▸ Task prompt
Print exactly the lines below between the line holding "هشدار درباره فروش حواله‌های" and the line holding "باد و گردوخاک در بخش‌هایی از", inclusive, and nothing more.

****

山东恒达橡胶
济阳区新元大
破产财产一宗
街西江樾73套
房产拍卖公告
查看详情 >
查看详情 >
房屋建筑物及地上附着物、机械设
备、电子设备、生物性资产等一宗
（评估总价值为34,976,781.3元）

****

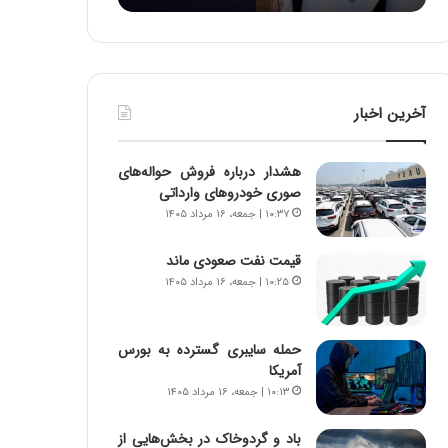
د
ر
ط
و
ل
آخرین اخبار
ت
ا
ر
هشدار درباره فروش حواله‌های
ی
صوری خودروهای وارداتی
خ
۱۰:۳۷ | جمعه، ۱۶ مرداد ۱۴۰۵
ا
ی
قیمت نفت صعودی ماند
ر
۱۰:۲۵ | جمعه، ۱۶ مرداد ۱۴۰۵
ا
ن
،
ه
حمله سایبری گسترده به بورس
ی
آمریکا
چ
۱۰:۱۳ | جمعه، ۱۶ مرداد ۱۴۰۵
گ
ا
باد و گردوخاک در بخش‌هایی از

****

▸ Answer to the problem
هشدار درباره فروش حواله‌های
ی
صوری خودروهای وارداتی
خ
۱۰:۳۷ | جمعه، ۱۶ مرداد ۱۴۰۵
ا
ی
قیمت نفت صعودی ماند
ر
۱۰:۲۵ | جمعه، ۱۶ مرداد ۱۴۰۵
ا
ن
،
ه
حمله سایبری گسترده به بورس
ی
آمریکا
چ
۱۰:۱۳ | جمعه، ۱۶ مرداد ۱۴۰۵
گ
ا
باد و گردوخاک در بخش‌هایی از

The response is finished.